↓↓↓

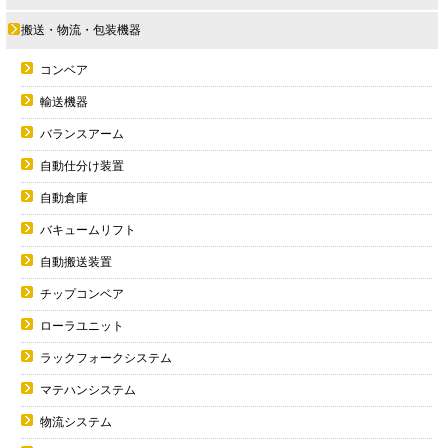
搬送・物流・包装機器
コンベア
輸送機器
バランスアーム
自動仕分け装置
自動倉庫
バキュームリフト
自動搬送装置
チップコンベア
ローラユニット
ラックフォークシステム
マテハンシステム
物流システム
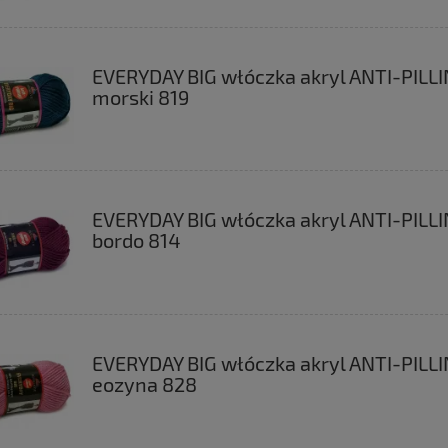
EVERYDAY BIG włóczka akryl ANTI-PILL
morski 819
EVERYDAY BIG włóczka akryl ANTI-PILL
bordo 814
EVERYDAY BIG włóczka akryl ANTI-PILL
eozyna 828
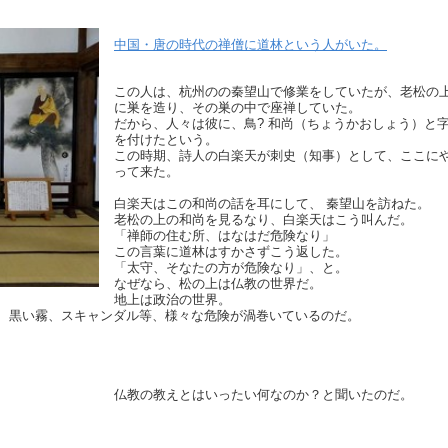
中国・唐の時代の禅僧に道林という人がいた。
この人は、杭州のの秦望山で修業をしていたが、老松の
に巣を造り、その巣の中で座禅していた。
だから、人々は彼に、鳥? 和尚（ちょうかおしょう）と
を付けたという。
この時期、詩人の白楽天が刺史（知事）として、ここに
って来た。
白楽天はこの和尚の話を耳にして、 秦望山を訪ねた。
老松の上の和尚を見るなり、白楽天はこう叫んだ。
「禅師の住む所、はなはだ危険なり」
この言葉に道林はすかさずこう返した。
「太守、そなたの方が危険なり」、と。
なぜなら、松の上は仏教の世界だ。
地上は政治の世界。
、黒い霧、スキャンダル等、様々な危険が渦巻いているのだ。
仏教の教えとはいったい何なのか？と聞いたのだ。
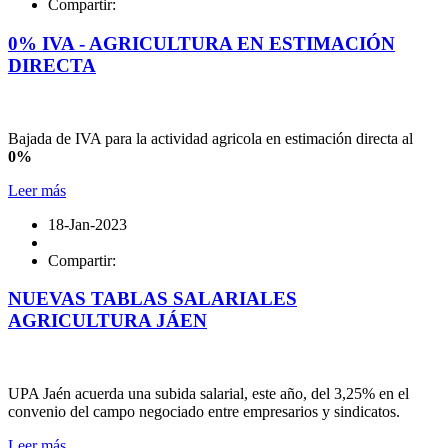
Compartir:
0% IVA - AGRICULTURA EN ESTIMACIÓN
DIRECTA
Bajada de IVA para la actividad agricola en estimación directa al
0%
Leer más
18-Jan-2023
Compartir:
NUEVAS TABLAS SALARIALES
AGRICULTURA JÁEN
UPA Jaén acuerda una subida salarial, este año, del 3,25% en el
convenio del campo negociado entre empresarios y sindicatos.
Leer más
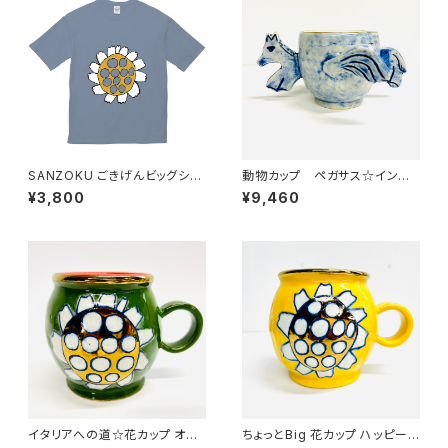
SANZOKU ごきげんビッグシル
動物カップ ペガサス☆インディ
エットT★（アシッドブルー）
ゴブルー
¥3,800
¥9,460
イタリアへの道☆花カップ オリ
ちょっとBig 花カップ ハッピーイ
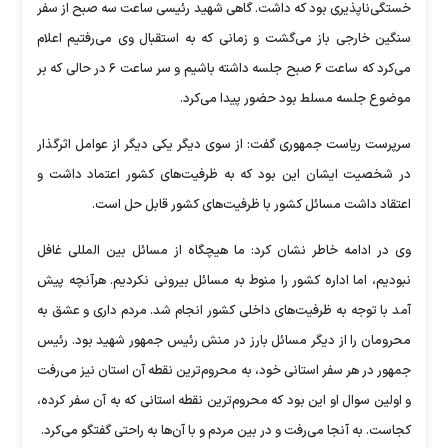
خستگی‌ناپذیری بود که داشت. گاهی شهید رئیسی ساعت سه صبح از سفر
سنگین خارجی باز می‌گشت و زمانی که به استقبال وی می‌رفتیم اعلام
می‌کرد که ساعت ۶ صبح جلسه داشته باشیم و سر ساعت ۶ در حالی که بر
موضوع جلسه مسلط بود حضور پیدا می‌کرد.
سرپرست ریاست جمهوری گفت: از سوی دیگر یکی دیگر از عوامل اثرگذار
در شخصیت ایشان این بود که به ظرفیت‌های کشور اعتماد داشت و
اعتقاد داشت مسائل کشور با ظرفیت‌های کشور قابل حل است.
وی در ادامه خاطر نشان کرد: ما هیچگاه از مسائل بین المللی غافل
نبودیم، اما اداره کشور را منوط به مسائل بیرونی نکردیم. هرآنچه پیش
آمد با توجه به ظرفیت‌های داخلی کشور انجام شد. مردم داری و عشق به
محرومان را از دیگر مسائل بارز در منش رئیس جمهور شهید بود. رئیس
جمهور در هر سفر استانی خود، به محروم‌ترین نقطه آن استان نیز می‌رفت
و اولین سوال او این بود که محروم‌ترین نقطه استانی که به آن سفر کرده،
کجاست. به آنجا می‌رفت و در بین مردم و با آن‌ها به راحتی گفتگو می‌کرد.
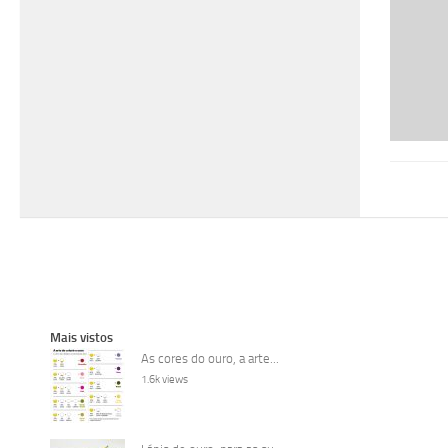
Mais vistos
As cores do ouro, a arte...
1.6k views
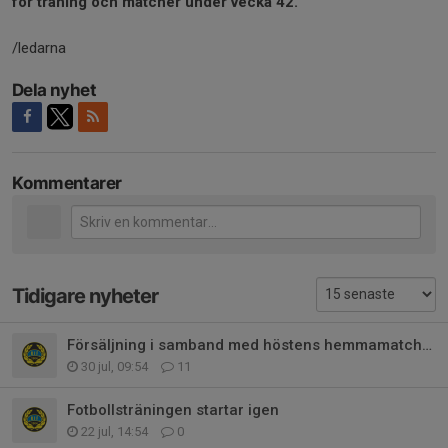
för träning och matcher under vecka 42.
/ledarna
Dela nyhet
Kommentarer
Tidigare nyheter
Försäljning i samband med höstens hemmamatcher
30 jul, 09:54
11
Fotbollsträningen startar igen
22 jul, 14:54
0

↑↑↑
↓↓↓

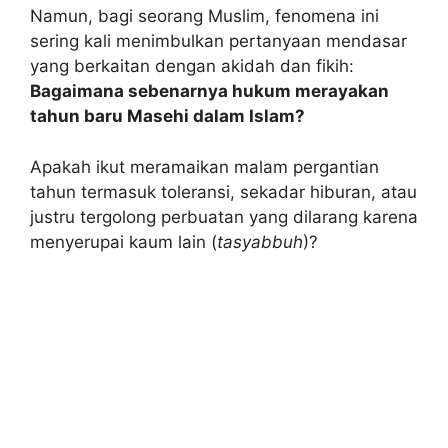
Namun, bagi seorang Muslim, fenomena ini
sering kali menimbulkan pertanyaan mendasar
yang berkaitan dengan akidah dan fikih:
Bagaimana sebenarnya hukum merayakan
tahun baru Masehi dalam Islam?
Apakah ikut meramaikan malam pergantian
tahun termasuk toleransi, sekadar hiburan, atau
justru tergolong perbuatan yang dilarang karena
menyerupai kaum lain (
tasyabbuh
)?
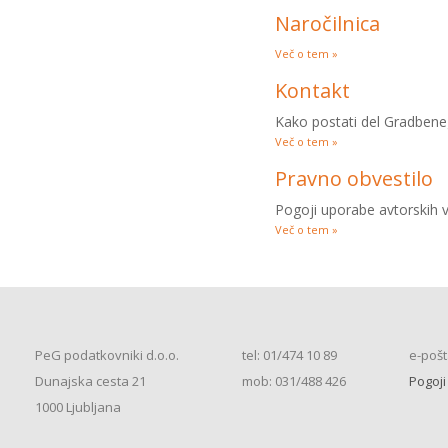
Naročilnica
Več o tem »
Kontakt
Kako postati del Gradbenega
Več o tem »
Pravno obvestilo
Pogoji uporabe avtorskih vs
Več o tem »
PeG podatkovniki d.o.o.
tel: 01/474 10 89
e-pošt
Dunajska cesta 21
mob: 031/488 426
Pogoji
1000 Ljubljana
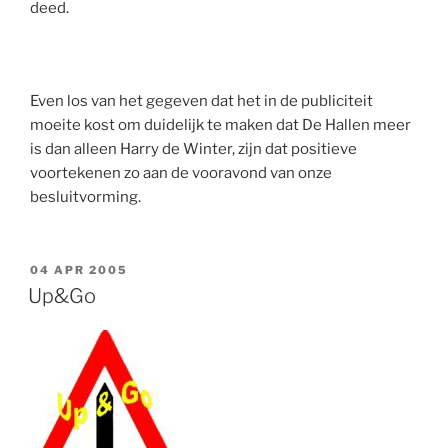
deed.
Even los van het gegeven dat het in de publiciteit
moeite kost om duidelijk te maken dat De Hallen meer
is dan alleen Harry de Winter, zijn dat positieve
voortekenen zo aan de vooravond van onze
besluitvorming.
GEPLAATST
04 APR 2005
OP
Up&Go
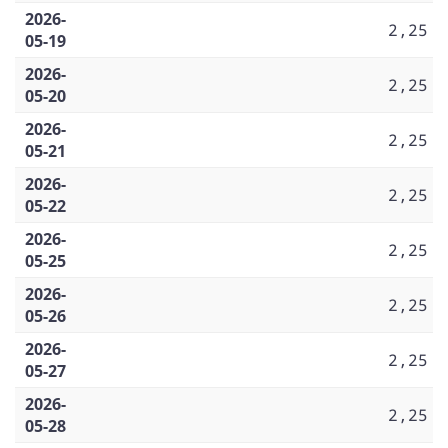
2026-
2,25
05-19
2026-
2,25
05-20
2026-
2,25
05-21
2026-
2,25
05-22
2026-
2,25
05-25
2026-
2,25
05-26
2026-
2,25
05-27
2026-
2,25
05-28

↑↑↑
↓↓↓

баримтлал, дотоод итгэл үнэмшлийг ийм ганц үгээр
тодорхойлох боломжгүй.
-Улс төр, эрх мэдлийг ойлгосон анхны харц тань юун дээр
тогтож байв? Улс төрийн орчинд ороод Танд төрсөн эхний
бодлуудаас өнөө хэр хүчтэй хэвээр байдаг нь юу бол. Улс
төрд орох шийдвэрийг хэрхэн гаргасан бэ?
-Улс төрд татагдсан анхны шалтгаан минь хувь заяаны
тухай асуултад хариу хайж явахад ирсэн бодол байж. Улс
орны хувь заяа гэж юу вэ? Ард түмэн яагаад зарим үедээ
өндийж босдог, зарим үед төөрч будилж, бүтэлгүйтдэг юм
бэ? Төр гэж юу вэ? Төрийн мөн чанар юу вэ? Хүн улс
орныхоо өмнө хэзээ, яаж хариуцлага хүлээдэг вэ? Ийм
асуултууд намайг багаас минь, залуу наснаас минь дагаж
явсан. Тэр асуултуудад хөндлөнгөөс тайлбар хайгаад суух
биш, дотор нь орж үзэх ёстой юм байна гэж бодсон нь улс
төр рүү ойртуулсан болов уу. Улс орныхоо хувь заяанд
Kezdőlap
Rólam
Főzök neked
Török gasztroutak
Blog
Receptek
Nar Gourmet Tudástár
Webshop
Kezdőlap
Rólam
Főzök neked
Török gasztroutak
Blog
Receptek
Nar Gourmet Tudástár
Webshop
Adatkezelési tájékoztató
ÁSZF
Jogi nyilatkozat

↑↑↑

**EXERCISE GOAL**
Scan the entries above for the string "зарим" and copy each line containing it.

**EXERCISE RESPONSE**
орны хувь заяа гэж юу вэ? Ард түмэн яагаад зарим үедээ
өндийж босдог, зарим үед төөрч будилж, бүтэлгүйтдэг юм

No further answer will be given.